Your social customer service agents are the public face of your brand, more so than in any other area of your customer service operation, because much of what they write is not only visible to the customer it is intended for, but to all of your customers. As such it is critical that you are able to properly measure the performance of your social agents, not only to ensure you are able to offer them the appropriate training and support but also to ensure you are able to properly resource your operation with the right number of agents at the right times.
In my role at Conversocial I’ve spent a lot of time talking to people about the many things you can measure your social agents on, below are the metrics that I think the best service organisations should be looking to measure and improve upon.
For many of these metrics you will want to take measurements over a reasonable period of time and develop upper and lower thresholds that you want your agents to fall within.
For me the most important measurement - are the customers being served actually leaving happy or satisfied with the service the agent is providing? You should be measuring customer satisfaction against a variety of different issues the agent has dealt with. A great agent with the right tools at their fingertips will be adept at turning unhappy customers into happy ones. The result of this is often the sum of many of the other metrics below, which if an agent performs well at then they should inevitably lead to satisfied customers.
Simply responding to customers is no longer good enough, your agents should be aiming for far more, and should be resolving customer issues in channel. As such you should be measuring whether or not your agents are actually performing at this.
Are they deflecting to other channels (phone, email, or even letter…)? Are they deflecting to other agents or teams? Is this happening where desired by business process, or to frequently? Ultimately the customer has come to you on social media expecting service, nothing irks them more than being deflected straight into another channel unnecessarily!
You should be regularly reviewing the content of a percentage of your agents messages and ensuring you are analysing all of the following:
Tone of voice - does the way they write come across the way you want your brand represented, do they convey some of their own personality whilst sticking within acceptable boundaries?

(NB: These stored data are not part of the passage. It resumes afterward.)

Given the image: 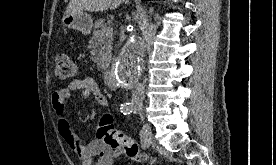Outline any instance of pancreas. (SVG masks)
I'll return each mask as SVG.
<instances>
[{
    "label": "pancreas",
    "instance_id": "cf45deb5",
    "mask_svg": "<svg viewBox=\"0 0 276 165\" xmlns=\"http://www.w3.org/2000/svg\"><path fill=\"white\" fill-rule=\"evenodd\" d=\"M91 45V54L99 71L106 70L112 57V37H106L101 34V30H94L89 41Z\"/></svg>",
    "mask_w": 276,
    "mask_h": 165
}]
</instances>
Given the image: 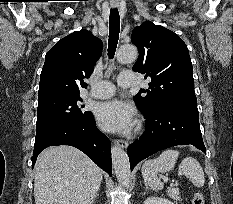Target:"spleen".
<instances>
[{
	"mask_svg": "<svg viewBox=\"0 0 233 204\" xmlns=\"http://www.w3.org/2000/svg\"><path fill=\"white\" fill-rule=\"evenodd\" d=\"M180 152L174 149L163 151L158 158L149 159L142 166V176L145 185L153 190L162 189L163 183L158 178V173L169 172L174 169L176 160ZM178 175L189 177L194 186L200 188L204 186L205 177L200 163L193 157H186L179 165Z\"/></svg>",
	"mask_w": 233,
	"mask_h": 204,
	"instance_id": "spleen-1",
	"label": "spleen"
}]
</instances>
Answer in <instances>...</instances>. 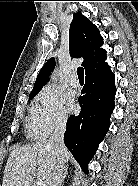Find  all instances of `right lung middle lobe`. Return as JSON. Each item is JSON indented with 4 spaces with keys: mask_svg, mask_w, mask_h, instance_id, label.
<instances>
[{
    "mask_svg": "<svg viewBox=\"0 0 138 186\" xmlns=\"http://www.w3.org/2000/svg\"><path fill=\"white\" fill-rule=\"evenodd\" d=\"M34 96H35V94L34 95H30L29 100L32 99Z\"/></svg>",
    "mask_w": 138,
    "mask_h": 186,
    "instance_id": "obj_1",
    "label": "right lung middle lobe"
}]
</instances>
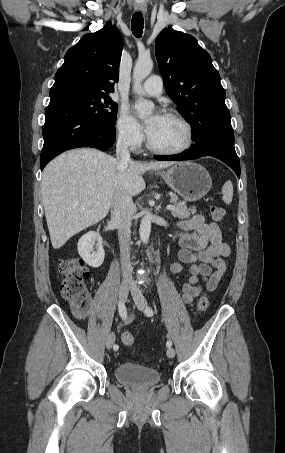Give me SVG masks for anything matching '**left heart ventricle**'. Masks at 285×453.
Listing matches in <instances>:
<instances>
[{
  "label": "left heart ventricle",
  "instance_id": "obj_1",
  "mask_svg": "<svg viewBox=\"0 0 285 453\" xmlns=\"http://www.w3.org/2000/svg\"><path fill=\"white\" fill-rule=\"evenodd\" d=\"M148 135L156 146L165 149H176L186 142L184 126L178 120L164 115H158Z\"/></svg>",
  "mask_w": 285,
  "mask_h": 453
}]
</instances>
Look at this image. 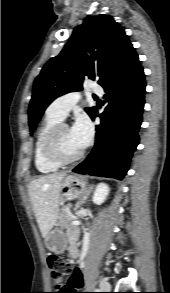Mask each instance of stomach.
<instances>
[{
  "label": "stomach",
  "instance_id": "obj_1",
  "mask_svg": "<svg viewBox=\"0 0 170 293\" xmlns=\"http://www.w3.org/2000/svg\"><path fill=\"white\" fill-rule=\"evenodd\" d=\"M87 192V181L75 174L66 175L60 189L61 197L65 200L80 198ZM47 249L56 254L62 253L67 247L66 236L60 229H53L45 237Z\"/></svg>",
  "mask_w": 170,
  "mask_h": 293
}]
</instances>
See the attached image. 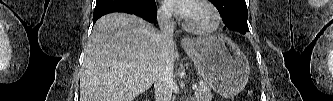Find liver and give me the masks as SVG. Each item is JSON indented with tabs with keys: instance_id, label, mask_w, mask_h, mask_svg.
<instances>
[{
	"instance_id": "liver-1",
	"label": "liver",
	"mask_w": 333,
	"mask_h": 101,
	"mask_svg": "<svg viewBox=\"0 0 333 101\" xmlns=\"http://www.w3.org/2000/svg\"><path fill=\"white\" fill-rule=\"evenodd\" d=\"M160 33L134 15L111 13L94 26L80 73V101H133L155 82ZM177 48L171 50L174 61Z\"/></svg>"
}]
</instances>
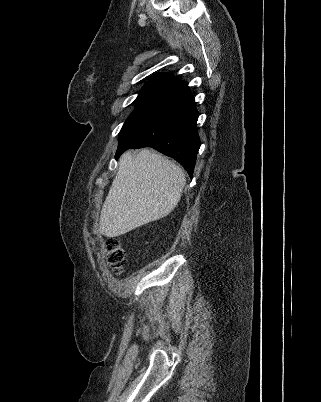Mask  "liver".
Segmentation results:
<instances>
[{"label":"liver","instance_id":"liver-1","mask_svg":"<svg viewBox=\"0 0 321 402\" xmlns=\"http://www.w3.org/2000/svg\"><path fill=\"white\" fill-rule=\"evenodd\" d=\"M186 179L182 169L149 149L124 153L102 206L99 231L114 238L167 216L177 206Z\"/></svg>","mask_w":321,"mask_h":402}]
</instances>
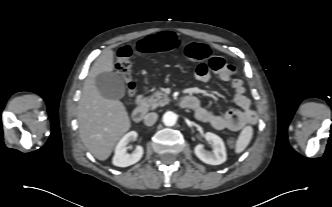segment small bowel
Masks as SVG:
<instances>
[{
	"label": "small bowel",
	"instance_id": "1",
	"mask_svg": "<svg viewBox=\"0 0 332 207\" xmlns=\"http://www.w3.org/2000/svg\"><path fill=\"white\" fill-rule=\"evenodd\" d=\"M231 84L234 89V102L239 109H230L223 114H217L201 105L200 101L194 97L191 109L197 120L211 125L216 130L237 131L247 124H254L257 114L251 107V102L245 96L242 80L236 77L234 66L225 62L219 56L211 58L207 63H201L195 68V77L201 82H208L212 76Z\"/></svg>",
	"mask_w": 332,
	"mask_h": 207
}]
</instances>
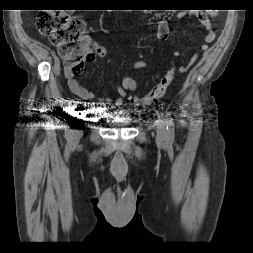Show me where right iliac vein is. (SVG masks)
I'll return each instance as SVG.
<instances>
[{"mask_svg":"<svg viewBox=\"0 0 253 253\" xmlns=\"http://www.w3.org/2000/svg\"><path fill=\"white\" fill-rule=\"evenodd\" d=\"M71 134H72L71 135L72 142L73 143L77 142V140L80 137V133L78 132L77 128H74V125H71Z\"/></svg>","mask_w":253,"mask_h":253,"instance_id":"right-iliac-vein-1","label":"right iliac vein"}]
</instances>
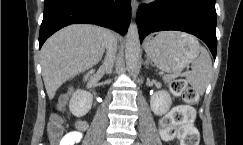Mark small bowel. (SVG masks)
<instances>
[{"label":"small bowel","instance_id":"obj_1","mask_svg":"<svg viewBox=\"0 0 243 145\" xmlns=\"http://www.w3.org/2000/svg\"><path fill=\"white\" fill-rule=\"evenodd\" d=\"M80 128L84 129L85 123L81 122ZM82 136L81 131H69L63 136L59 145H75L81 141Z\"/></svg>","mask_w":243,"mask_h":145}]
</instances>
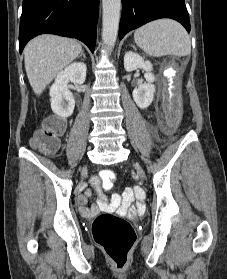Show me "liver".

Grammar, spelling, mistakes/typos - are they taking the time to construct well written replies, or are they rushing and making mistakes?
Empathy - do they display a good sense of empathy with the customers, they might not always be able to provide the solution the customer wants but can still show empathy with them.

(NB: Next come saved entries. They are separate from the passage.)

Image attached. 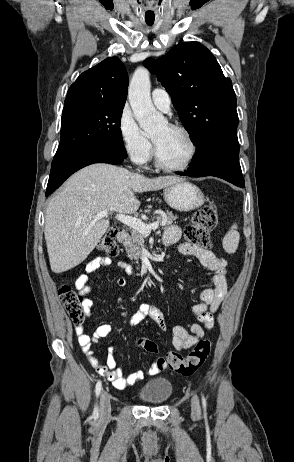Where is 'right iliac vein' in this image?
Instances as JSON below:
<instances>
[{
    "label": "right iliac vein",
    "mask_w": 294,
    "mask_h": 462,
    "mask_svg": "<svg viewBox=\"0 0 294 462\" xmlns=\"http://www.w3.org/2000/svg\"><path fill=\"white\" fill-rule=\"evenodd\" d=\"M111 415V404L109 393L105 390L101 392L100 396V413L99 420L100 422H105L110 418Z\"/></svg>",
    "instance_id": "63e3f726"
}]
</instances>
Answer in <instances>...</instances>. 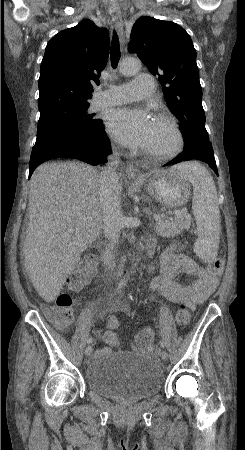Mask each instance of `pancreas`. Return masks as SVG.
Returning <instances> with one entry per match:
<instances>
[{
    "instance_id": "cf45deb5",
    "label": "pancreas",
    "mask_w": 245,
    "mask_h": 450,
    "mask_svg": "<svg viewBox=\"0 0 245 450\" xmlns=\"http://www.w3.org/2000/svg\"><path fill=\"white\" fill-rule=\"evenodd\" d=\"M191 216L187 213L176 215L171 218H162L156 221L155 228L157 234L163 237H173L179 235L183 230L189 229Z\"/></svg>"
}]
</instances>
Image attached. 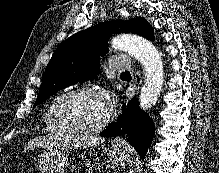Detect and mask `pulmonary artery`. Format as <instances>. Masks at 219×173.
Here are the masks:
<instances>
[{
    "instance_id": "pulmonary-artery-1",
    "label": "pulmonary artery",
    "mask_w": 219,
    "mask_h": 173,
    "mask_svg": "<svg viewBox=\"0 0 219 173\" xmlns=\"http://www.w3.org/2000/svg\"><path fill=\"white\" fill-rule=\"evenodd\" d=\"M109 67L113 71H127L130 69V61L128 58L115 56L109 60Z\"/></svg>"
}]
</instances>
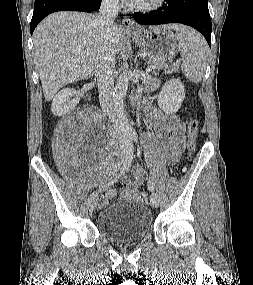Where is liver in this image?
I'll return each mask as SVG.
<instances>
[{
    "label": "liver",
    "instance_id": "1",
    "mask_svg": "<svg viewBox=\"0 0 253 285\" xmlns=\"http://www.w3.org/2000/svg\"><path fill=\"white\" fill-rule=\"evenodd\" d=\"M94 19L88 13L57 12L47 16L35 29V61L47 101L66 84L95 73L101 39ZM179 26L165 27L176 30ZM111 41L116 54L123 41V30L116 24L111 29Z\"/></svg>",
    "mask_w": 253,
    "mask_h": 285
}]
</instances>
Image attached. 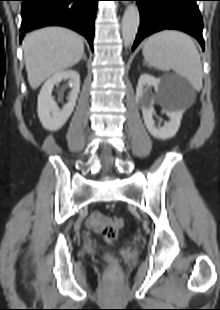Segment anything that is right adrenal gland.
<instances>
[{"label": "right adrenal gland", "instance_id": "obj_1", "mask_svg": "<svg viewBox=\"0 0 220 310\" xmlns=\"http://www.w3.org/2000/svg\"><path fill=\"white\" fill-rule=\"evenodd\" d=\"M83 59H84V60H87L86 55H83Z\"/></svg>", "mask_w": 220, "mask_h": 310}]
</instances>
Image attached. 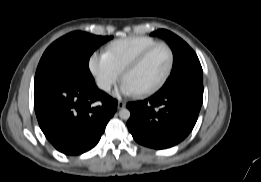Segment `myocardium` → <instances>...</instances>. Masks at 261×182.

Repetition - one of the toughest parts of being a social agent is trying to avoid repetition of the same words and phrases across long periods of time, measuring the spread of words used by an agent can help to spot repetition and ensure you keep your operation sounding fresh.

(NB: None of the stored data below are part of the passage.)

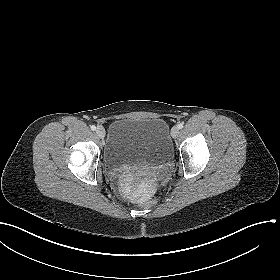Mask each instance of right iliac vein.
Wrapping results in <instances>:
<instances>
[{
  "label": "right iliac vein",
  "mask_w": 280,
  "mask_h": 280,
  "mask_svg": "<svg viewBox=\"0 0 280 280\" xmlns=\"http://www.w3.org/2000/svg\"><path fill=\"white\" fill-rule=\"evenodd\" d=\"M96 134L100 137V138H104L105 137V130L103 127H98L96 129Z\"/></svg>",
  "instance_id": "1"
}]
</instances>
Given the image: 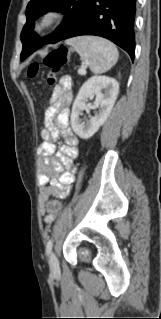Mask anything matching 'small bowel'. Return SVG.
Instances as JSON below:
<instances>
[{
    "label": "small bowel",
    "instance_id": "small-bowel-1",
    "mask_svg": "<svg viewBox=\"0 0 161 319\" xmlns=\"http://www.w3.org/2000/svg\"><path fill=\"white\" fill-rule=\"evenodd\" d=\"M72 101L70 82L63 77L50 98V105L44 113V126L41 130L43 142L39 145L41 155L40 199L41 208L45 209V199L53 195L58 199L65 198L70 192V185L74 181L77 171L75 164L70 159L78 156V138L69 128L68 106ZM56 118V121L54 119ZM62 136L65 144L54 156L56 147L54 142ZM55 215L48 212L44 216L46 224L52 223Z\"/></svg>",
    "mask_w": 161,
    "mask_h": 319
}]
</instances>
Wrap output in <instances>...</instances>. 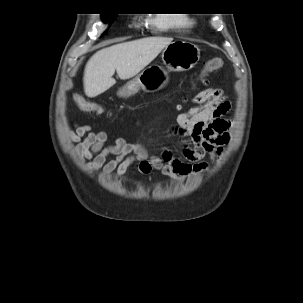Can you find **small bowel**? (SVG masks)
<instances>
[{"label":"small bowel","instance_id":"c3829d8e","mask_svg":"<svg viewBox=\"0 0 303 303\" xmlns=\"http://www.w3.org/2000/svg\"><path fill=\"white\" fill-rule=\"evenodd\" d=\"M189 103L194 106L179 114L170 134L180 138L183 158L194 161V165L174 157L167 145H163L159 155H149L142 144L128 142L122 137H113L114 142L107 144L108 134L105 131L95 132L89 125L75 124L68 137L75 142L79 160L86 162L89 170L101 171L104 177L116 173L121 179L130 167L137 165L140 175L147 176L158 170L177 182L206 169L209 162L203 161L205 156H209L211 163L215 162L229 140V123L220 121L228 108L221 90L207 88L190 98ZM110 156L115 158L108 160Z\"/></svg>","mask_w":303,"mask_h":303}]
</instances>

Good use of social platforms - are they making the most of the social platforms they are writing responses for, are they using the full functionality available in the platform and getting the best possible responses out.
The percentage of messages the agent is responding to compared to the number they are deeming as not needing a response. The percentage levels will depend on your brand objectives on social and if you want your agents to engage purely in providing service or if you want them to build brand engagement and get involved in conversational type messages as well. The types of messages you want them responding to may also change depending on the volume of service issues and whether you are meeting your targeted SLA as responding to service queries should always be your primary goal.
It’s important to look at the types of messages an agent is dealing with, some issues will be far more complex to resolve than others, so you can’t just judge an agent based purely on volume. Understanding the volume and types of messages an agent is dealing with will give you a reasonable measure of efficiency for that agent.
Average Responses Per Hour
How many responses is an agent making per hour? This is one to be very careful with, set this to high and quality will drop, to low and agents will waste time. It is also critical to tie this back to the types of issues an agent is dealing with.
Average Handling Time
How long on average does an agent spend dealing with each conversation (analysing the messages, marking sentiment, categorising, researching the customer, composing a response, resolving the issue, etc…)? Again this will change depending on the types of issue an agent is dealing with.
Average Response Time
How long does this agent take to get back to the customer on average? Does this fall within your targeted SLA. You should use this in conjunction with other items such as types of issue being dealt with and average handling times to see if there is an issue.
Total Handling Time
Look at the total handling time for the agent, if this is a long way from the amount of time they spend on shift then there may be a problem, what else are they doing if not responding to customers? Team leaders or somebody who is present on a day to day basis should know if they are being asked to perform other activities, e.g. covering other channels during peak hours, attending training, etc...
One of the hardest to measure, but also one of the most important. For me this is arguably a step beyond customer satisfaction, the point where a customer is so happy with your service that they actually start to advocate your brand and recommend or defend you publicly on social channels.
Using the above metrics you should be able to build profiles of what good and bad looks like for your agents. This will enable you to see where agents are excelling and where they are struggling. Where they are excelling you can praise them accordingly and where they are struggling you can design training and exercises that gives them the opportunity to improve. It is also critically important to regularly review and update what good and bad looks like.
So that’s my opinion, what’s yours? I’d love to hear your thoughts on these metrics and how you go about measuring them? Is there anything you think I’ve missed that you are using to measure your agents?